Paul PRR I think you spanked me in the face with a MOSFET amp idea last time I asked about attack times (ignorance is painful... :grin: ) so I have a head guard on, but does anybody have any pearls of wisedom about where to start? :thumb:

The door is on the latch...

chef
 
> I am running a 175/6 type of topology with a 6sn7gt as cathode follower on the o/p,

175 does not have a cathode follower output. What are you really doing?
 
Ok 176. Sorry I thought they were similar but have been using the 176 schem for a basis. I have a 6bc8 interstage tx, 12ax7 and 6sn7 as I said. I also have the 6AL5 but and as I have the threshold controlled with a DC ofset on said valve I have not changed that to sandstate diodes yet!

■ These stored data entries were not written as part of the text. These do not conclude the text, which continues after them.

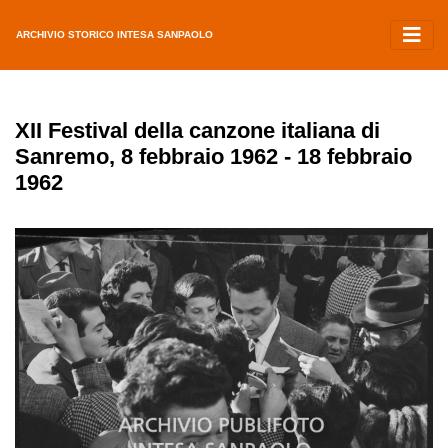
ARCHIVIO STORICO INTESA SANPAOLO
XII Festival della canzone italiana di
Sanremo, 8 febbraio 1962 - 18 febbraio
1962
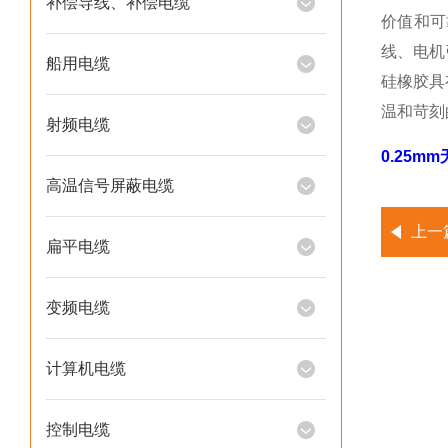
补偿导线、补偿电缆
价值和可
线、电机
船用电缆
硅橡胶具
温和苛刻
射频电缆
0.25m
高温信号屏蔽电缆
上一
扁平电缆
变频电缆
计算机电缆
控制电缆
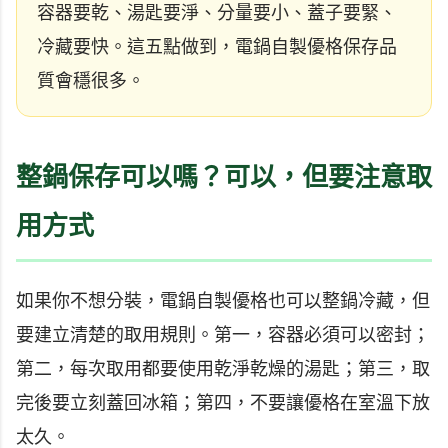
容器要乾、湯匙要淨、分量要小、蓋子要緊、
冷藏要快。這五點做到，電鍋自製優格保存品
質會穩很多。
整鍋保存可以嗎？可以，但要注意取
用方式
如果你不想分裝，電鍋自製優格也可以整鍋冷藏，但
要建立清楚的取用規則。第一，容器必須可以密封；
第二，每次取用都要使用乾淨乾燥的湯匙；第三，取
完後要立刻蓋回冰箱；第四，不要讓優格在室溫下放
太久。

I have no difinitive schem yet i'm afraid... :?

chef
 
> I thought they were similar

175 176 177 are all similar. None of them have cathode follower outputs. So I don't know what to suggest when I don't have a clue what you are really doing.
 
STEVE ...
whake up boy'O ... what are you doing ??
:green:
You haven't been putting your tongue on the HT again ... have you ??
 
ok I think this is a terminology issue. I am a dumbass, I am desperately trying to absorb as much info as possible from as many places as possible and I'm afraid I may call a certain layout something in my head which may not be quite correct, or worse totally wrong!!!!!, but it suffices for my internal conversations...I know what I'm talking about. Then when I come to trying to explain what I'm doing and all of the stupid mistakes I have made in my head come out, I have to get everything straight in a public manner, feel like a fool, look like one, generally am one, but I'm getting over my embarassment pretty swiftly as I want to learn.
There's that famous proverb about the man whom everyone thinks wise until he opens his mouth, well I've resolved that I'd rather have everyone think I'm an idiot but increase my knowledge, as opposed to having people think i know more than I do and remain ignorant.

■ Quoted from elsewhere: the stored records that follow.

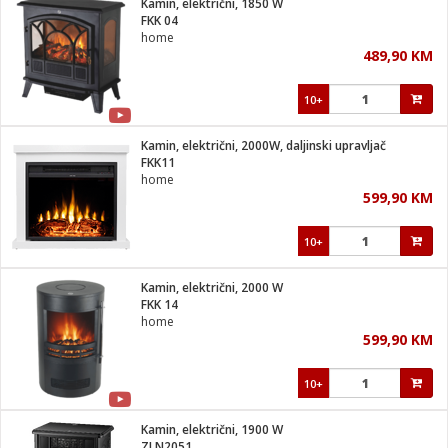
Kamin, električni, 1850 W
 Smartphone
čvrsto gorivo
FKK 04
iPhone
je
home
489,90 KM
a
pretvaraći
če
pis
ice/ostalo
10+
i
dodaci
na metar
/čistače
i
hinjski pribor
Kamin, električni, 2000W, daljinski upravljač
FKK11
aći/pribor
home
i
599,90 KM
mari i kutije
taći/pribor
10+
je
Zabava
ika
/osigurači
Kamin, električni, 2000 W
FKK 14
home
 noževe
599,90 KM
a
e
Exterijer
witch
10+
itch 2
i/ Vitrine
Kamin, električni, 1900 W
ZLN2051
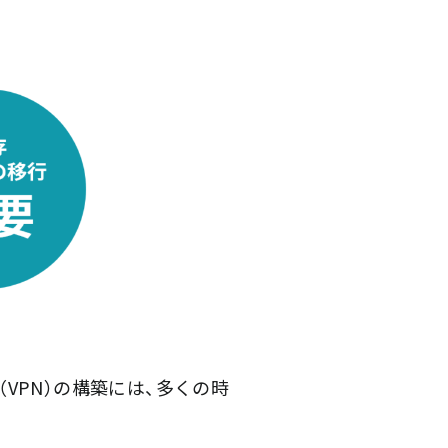
VPN）の構築には、多くの時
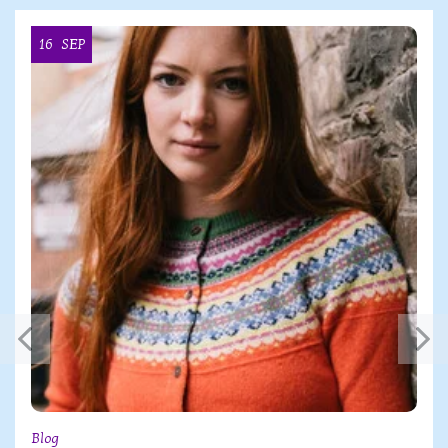
16
SEP
Blog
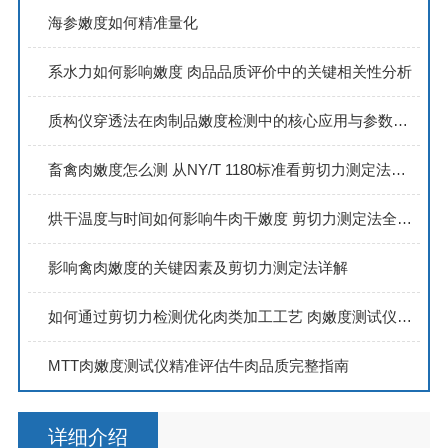
海参嫩度如何精准量化
系水力如何影响嫩度 肉品品质评价中的关键相关性分析
质构仪穿透法在肉制品嫩度检测中的核心应用与参数解读
畜禽肉嫩度怎么测 从NY/T 1180标准看剪切力测定法的完整操作流程
烘干温度与时间如何影响牛肉干嫩度 剪切力测定法全解析
影响禽肉嫩度的关键因素及剪切力测定法详解
如何通过剪切力检测优化肉类加工工艺 肉嫩度测试仪应用指南
MTT肉嫩度测试仪精准评估牛肉品质完整指南
详细介绍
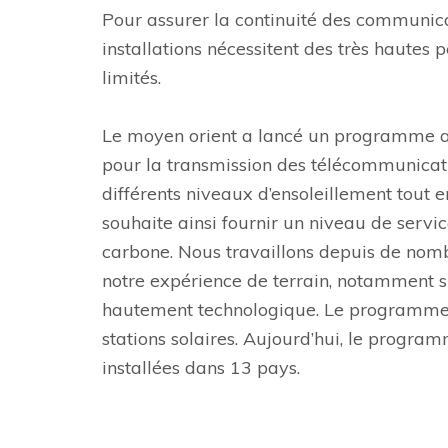
Pour assurer la continuité des communica
installations nécessitent des très hautes
limités.
Le moyen orient a lancé un programme am
pour la transmission des télécommunicatio
différents niveaux d’ensoleillement tout 
souhaite ainsi fournir un niveau de servi
carbone. Nous travaillons depuis de nomb
notre expérience de terrain, notamment su
hautement technologique. Le programme 
stations solaires. Aujourd’hui, le progra
installées dans 13 pays.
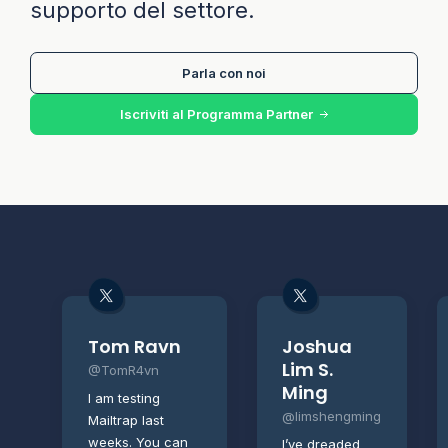
supporto del settore.
Parla con noi
Iscriviti al Programma Partner
Tom Ravn
Joshua
Lim S.
@TomR4vn
Ming
I am testing
@limshengming
Mailtrap last
weeks. You can
I’ve dreaded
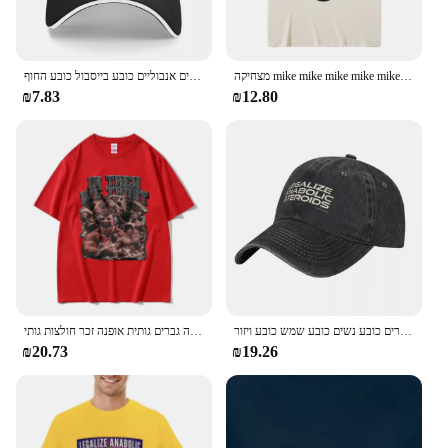
מצחיקה mike mike mike mike mike mike mike muke mitzer גברים נשים חדר כושר שרירן חולצות שרוול קצר חולצת כותנה טהורה
לגליזציה סטרואידים אנבוליים כובע בייסבול כובע החוף trucker כובע בייסבול עבור גברים נשים גברים
₪7.83
₪12.80
לגליזציה של אופנה סטרואידים אנבוליים כובע בייסבול הגיע כובע גברים כובע נשים כובע שמש כובע ויזור
מגג תאומים משאבת סטרואידים כיסוי חולצה בגודל גודל עבור גברים נשים גוף אופנה גברים גותית אופנה זכר חולצות גותי
₪20.73
₪19.26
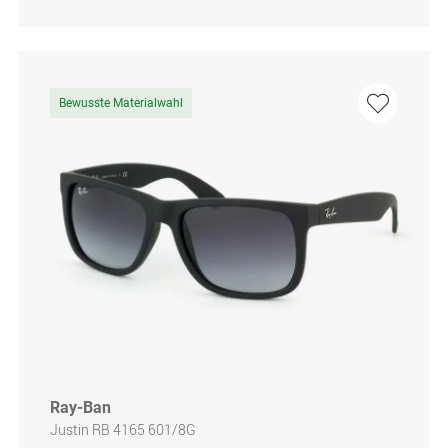
Bewusste Materialwahl
Ray-Ban
Justin RB 4165 601/8G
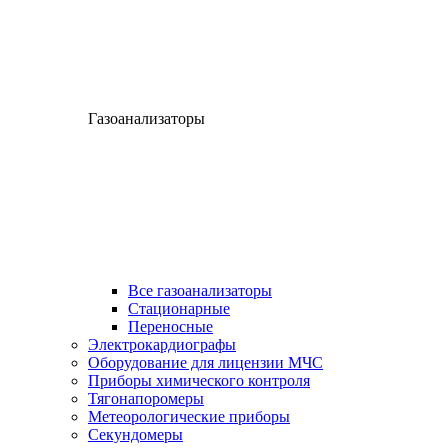
Газоанализаторы
Все газоанализаторы
Cтационарные
Переносные
Электрокардиографы
Оборудование для лицензии МЧС
Приборы химического контроля
Тягонапоромеры
Метеорологические приборы
Секундомеры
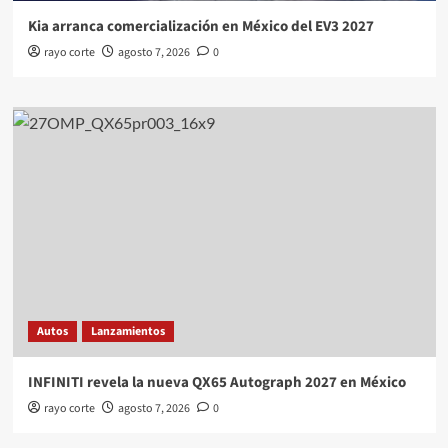
Kia arranca comercialización en México del EV3 2027
rayo corte
agosto 7, 2026
0
Autos
Lanzamientos
INFINITI revela la nueva QX65 Autograph 2027 en México
rayo corte
agosto 7, 2026
0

Well now we all know how little I understand... :green:

I am running the 6sn7 in the same way as the 12bh7 in the 176, with almost the same res values in fact. Looking at it again I suppose that this isn't a cathode follower. What is it called then? :? Looking at it now, I can see it is not. Ok seeing as I am a chancer I am going to have a stab in the direction of a White cathode follower as the cathode of the 12ax7 connects to the Anode of the 6sn7/ 12bh7 it looks, at least to me, a bit similar :sad: . Is that right or am I totally missing the point?

I'll try to get a schem drawn up today. :grin:

yours penetently

chaff
 
> this isn't a cathode follower. What is it called then?

The output stage of the 175/176/177 is a plain old tube stage. Technically a common-cathode stage, plate-loaded, transformer coupled, yada yada....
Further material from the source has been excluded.